Однако прошло немало времени, прежде чем удалось претворить в жизнь эту идею. Для будущих путешественников получить обычную американскую визу было бы гораздо проще, чем одолеть бюрократические препоны. Сначала возникли препятствия с заграничными паспортами. Американцы на запрос ответили, что согласны принять гостей по любым документам, справкам, выданным местными органами власти. Но здесь уперся начальник окружной милиции Бакурин, в компетенции которого была и паспортно-визовая служба. Он стал утверждать, что соглашение касается только чистых эскимосов. Потом нехотя согласился, что можно и чукчей причислить к тем, кого имело в виду соглашение. Но только тех, кто проживал на побережье. Что касается Меленского, то сначала Бакурин объявил его паспорт фальшивым. Пришлось доказывать, что национальность советский человек выбирает по собственному усмотрению.
— Добровольно назваться чукчей! — поразился Бакурин. — Ну, понятно, когда некоторые несознательные граждане, чтобы эмигрировать в Израиль, называют себя евреями. Но чукчей…
У него даже вырвалось замечание о том, что такого человека надо бы подвергнуть психиатрической экспертизе.
Потом начались неприятности с таможенной службой. Даже Пэляту не удалось достать оригинал соглашения, но Меленский где-то нашел упоминание о том, что в старом документе 1934 года, легшем в основу нового, специально оговаривалась возможность свободной торговли предметами местного промысла аборигенов Чукотского полуострова и Аляски.

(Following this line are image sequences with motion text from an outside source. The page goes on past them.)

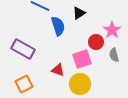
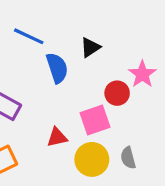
gray semicircle: (114, 55) -> (128, 158), moved
red triangle: (58, 70) -> (57, 137), turned -32

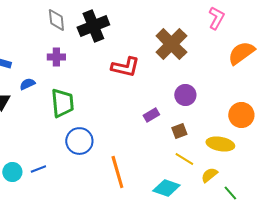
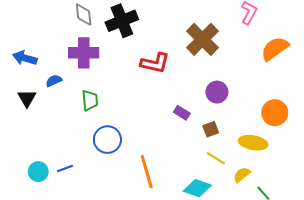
purple cross: (56, 57) -> (84, 53), size x1.6
green trapezoid: (62, 103) -> (90, 100), size x0.7
purple rectangle: (151, 115) -> (182, 113), turned 63

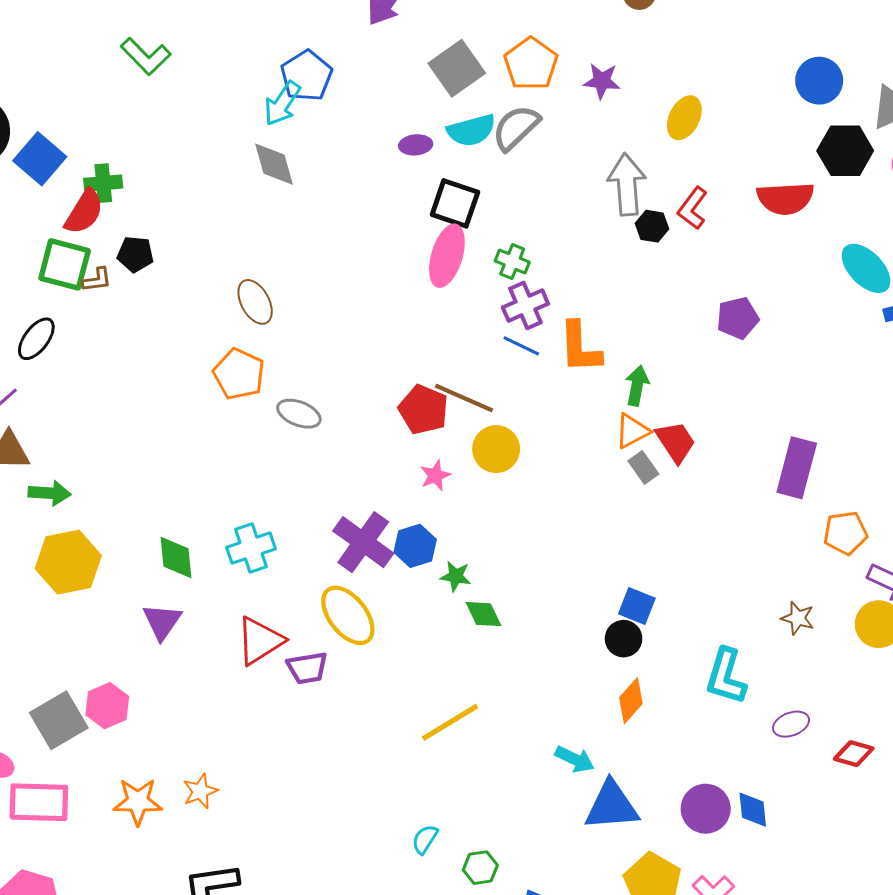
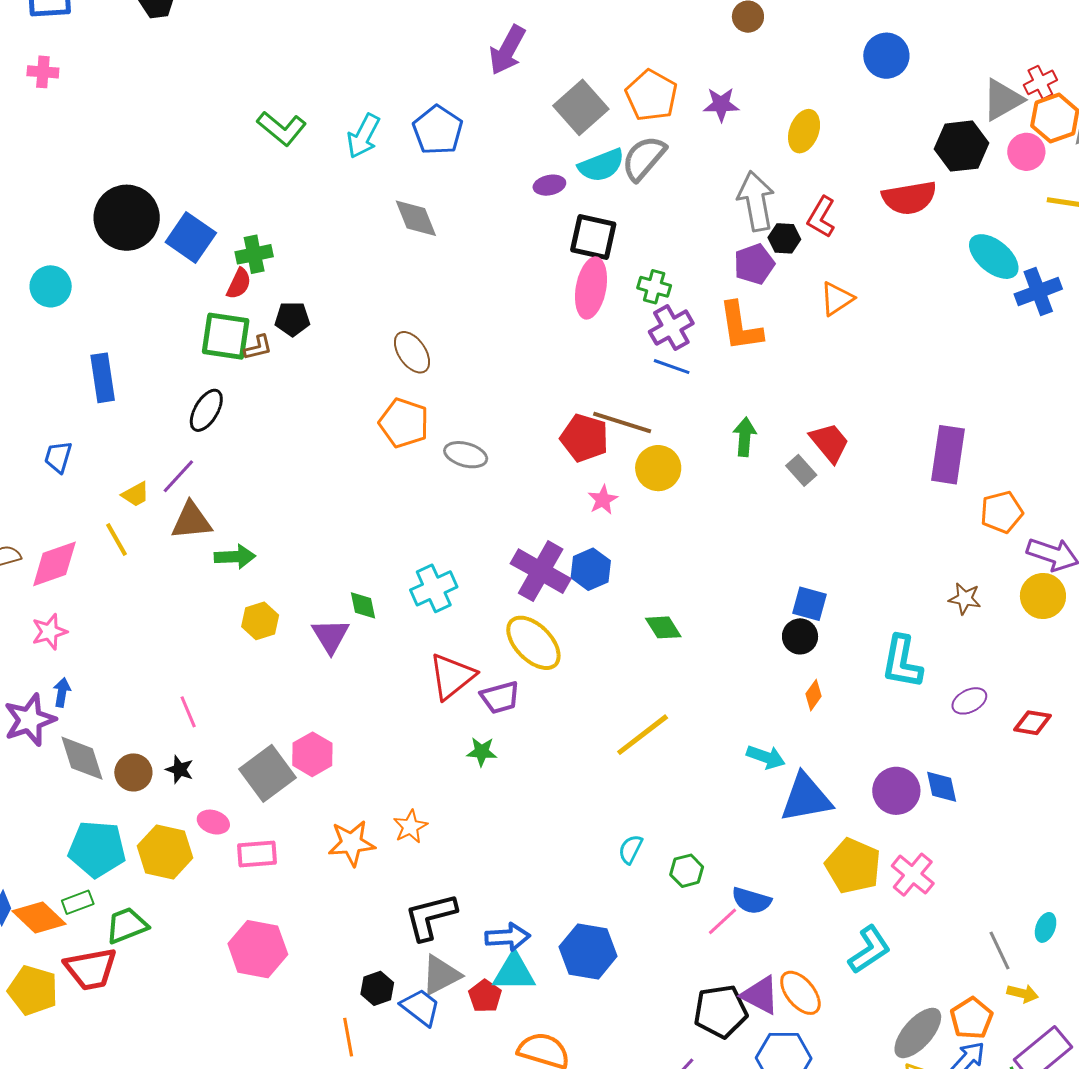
blue circle: (819, 81) -> (886, 56), moved
cyan arrow: (282, 103) -> (363, 136), moved
red semicircle: (84, 212) -> (239, 284), size x0.7
purple pentagon: (738, 318) -> (754, 264), moved
orange L-shape: (580, 347) -> (740, 327), moved
green arrow: (637, 386) -> (745, 437), moved
orange triangle: (632, 431) -> (837, 299), moved
green diamond: (176, 558) -> (363, 605), size x0.7
yellow hexagon: (68, 562) -> (260, 621), size x0.6
green star: (456, 576) -> (482, 752), moved
purple triangle: (162, 622) -> (331, 636), moved
orange diamond: (631, 701) -> (813, 695), size x0.7
pink rectangle: (39, 802) -> (257, 854), size x0.7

С большой неохотой таможенные власти обещали не чинить препятствий.
Удалось собраться только во второй половине августа, когда уже начались темные ночи.
Вельботы заново покрасили, всех участников поездки приодели, и Пэляту даже удалось раздобыть на каждого по сотне долларов. Не Бог весть какие деньги, но не с пустыми же руками ехать или со своими рублями, которые чуть ли не каждый день теряли свою цену.
Михаил Меленский сам сидел на руле и правил вельботом, направляя его на северо-восток, к синеющим вдали на зеленой воде островам Большой и Малый Диомид. Предполагалось именно там сделать первую остановку. Сколько раз приходилось плыть этими водами, преследуя моржей и китов, но никогда им не доводилось испытывать такого волнения, как в этот раз. Многим мужчинам было особенно непривычно плыть без оружия. Власти запретили брать даже мелкокалиберные винтовки и дробовики. И как на грех, вокруг, буквально на расстоянии вытянутой руки, выныривали моржи и киты, словно зная, что им ничего не грозит. Утиные стаи накрывали вельботы, заставляя пассажиров низко пригибать головы.
Нувуканские эскимосы с волнением смотрели на приближающийся берег и домики, словно птичьи гнезда на скале, прилепившиеся к крутизне обрыва. Встречающие пестрой толпой собрались на берегу. Кто-то размахивал старым советским флагом с красной звездой, а из динамика, установленного на фасаде школьного здания, неслась песня «Подмосковные вечера».
Впереди всех стоял Дуайт Мылыгрок. В морщинах его продубленного морскими студеными ветрами лица затерялась слеза: сколько лет он ждал этого мгновения! Всматриваясь в черную громаду советского острова Большой Диомид с красным флажком на вершине, он часто вспоминал дни, когда тот берег был близким, другим берегом родной морской реки, где жили родственники.
Пестеров, непривычно трезвый, и даже какой-то благообразный, одним из первых сошел на берег. Ради такого путешествия он оделся почти во все чукотское. На нем были нерпичьи штаны из хорошо выделанной шкуры, чистая белая камлейка, только на ногах — желтые утепленные резиновые сапоги.
Домики Иналика не поразили гостей особой архитектурой. Как похвастался Мылыгрок, приведший гостя к себе, его жилище вообще было построено из упаковки, в которой привезли школу в середине семидесятых. Что было поразительно в селении — так это полное отсутствие тангитанов, если не считать таковым учителя Джона Джонсона, черного человека. Стараясь скрыть свою назойливость, гости то и дело поглядывали на него, дивились тому, что представитель самой угнетенной нации в Америке, как утверждала советская пропаганда, вполне прилично говорил по-эскимосски.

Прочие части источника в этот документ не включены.